- Episode 2, level 4
- Developer: Scenario Software
- Publisher: Apogee Software
- Designer: Todd Replogle
- Programmer: Todd Replogle
- Artist: Todd Replogle
- Engine: FAST
- Platform: MS-DOS
- Release: 1991
- Genre: Puzzle-platform
- Mode: Single-player

= Monuments of Mars =

1991 video game

Monuments of Mars is a third-person puzzle-platform game developed by Scenario Software for MS-DOS and compatible systems. It was published by Apogee Software. The game consists of four 20-level episodes, the first episode being shareware, the rest being commercial software. It is similar to the games Arctic Adventure and Pharaoh's Tomb (developed by George Broussard and also published by Apogee) but uses an unrelated engine.

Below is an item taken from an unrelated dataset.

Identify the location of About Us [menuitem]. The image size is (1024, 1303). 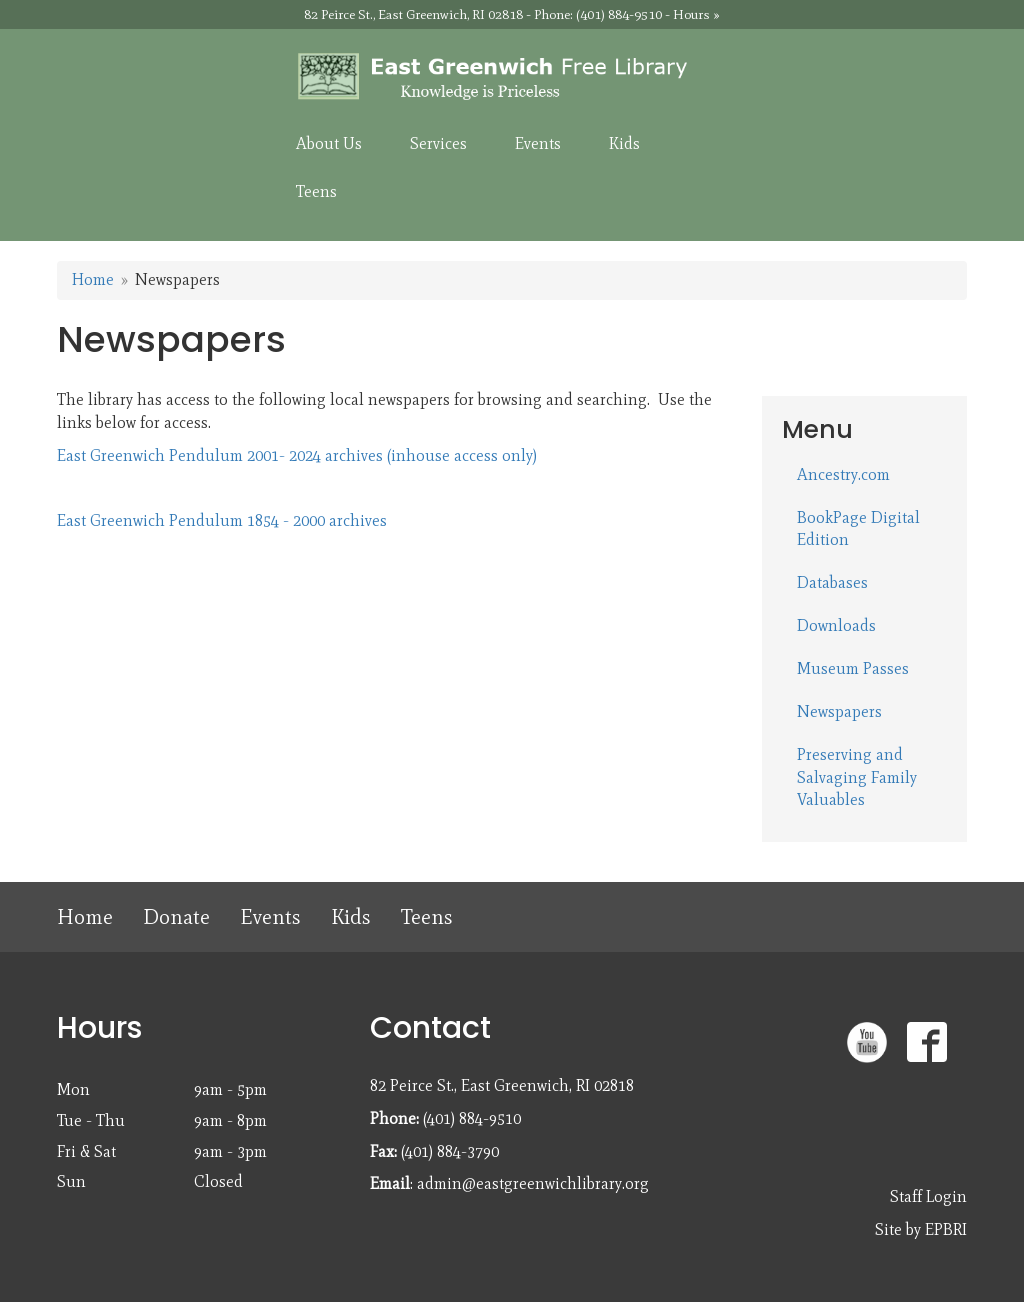
(329, 143). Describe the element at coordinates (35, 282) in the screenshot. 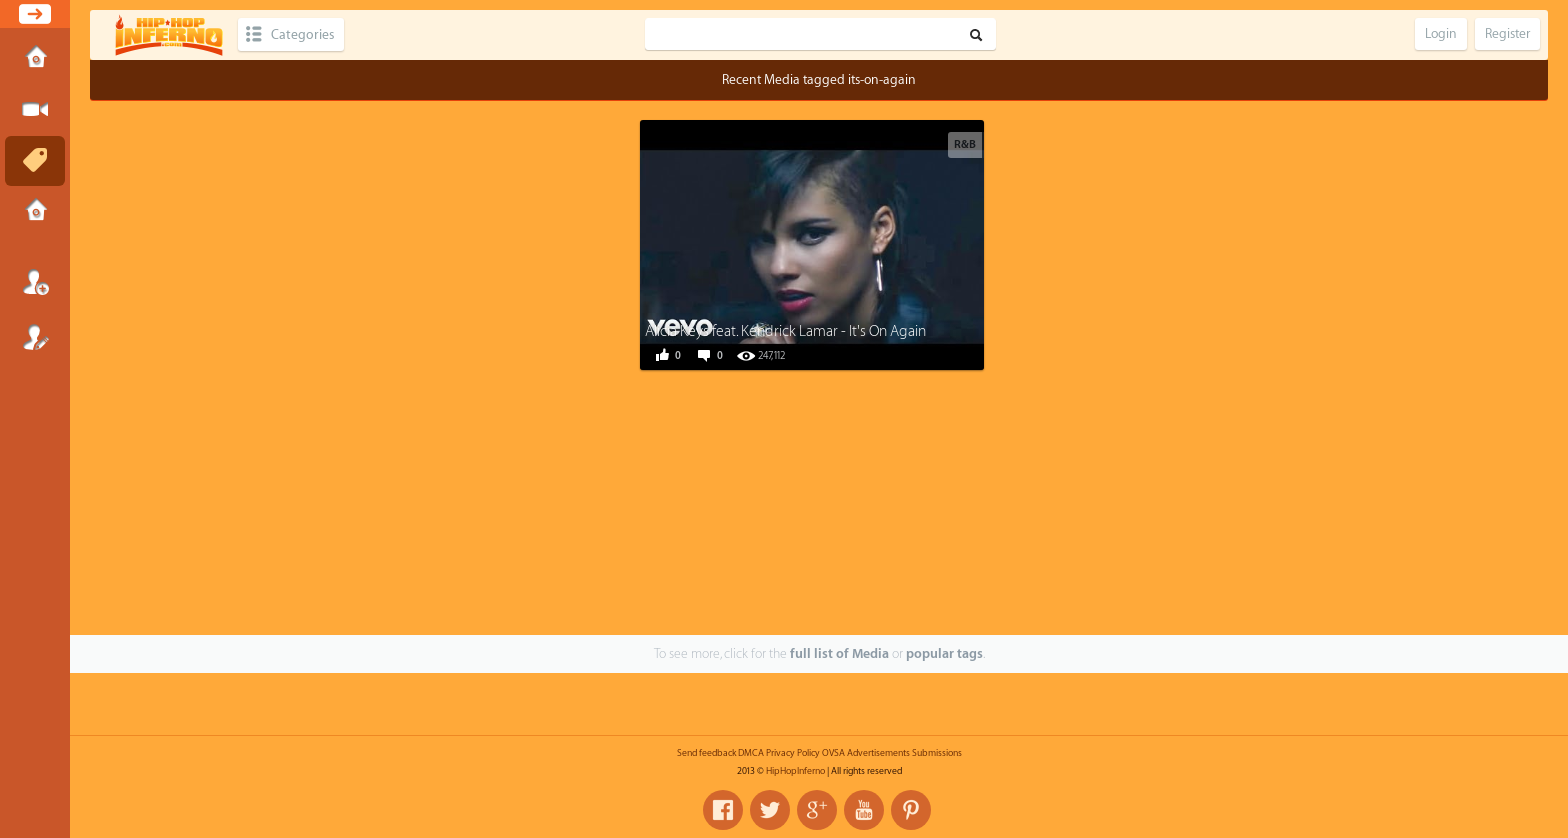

The game was discontinued, and was released as freeware on March 20, 2009. It was re-released in 2015 on Steam with support for Windows and macOS.

==Plot==
The player is tasked with rescuing NASA astronauts that have gone missing in the fictional "monuments of Mars". Toward the end of each episode, groups of captured astronauts can be released from "energy rings". At the end of the final episode, markings on a "face" object reveal that some aliens were using Mars as a base to study humans from afar, but abandoned it and left their automatic intruder capture system switched on, hence the capture of the astronauts.

==Gameplay==
The player controls an astronaut who must navigate through twenty levels on the planet Mars to finish the game. Most levels require the player to enter a door to advance to the next level, but earlier levels have the player simply move to the opposite side of the screen. The player has the capability to jump and shoot with a gun. This is useful to operate switches which open doors or turn off obstacles. A unique point to this game is that the player has no limit of lives. A player may restart a level as many times as necessary. If a player can collect the letters in the word "MARS" scattered throughout the level in order, a large bonus is added to the player's score.

The game advertises cheat sheets available on registration. The game's save files are quite simple: mars1.sv1 through mars4.sv1 each contain two bytes, representing the number of completed levels and the number of remaining shots, and mars1.sv2 through mars4.sv2 contain the current score as an ASCII integer. A cheating player can therefore set these values to anything they like before restoring a saved game.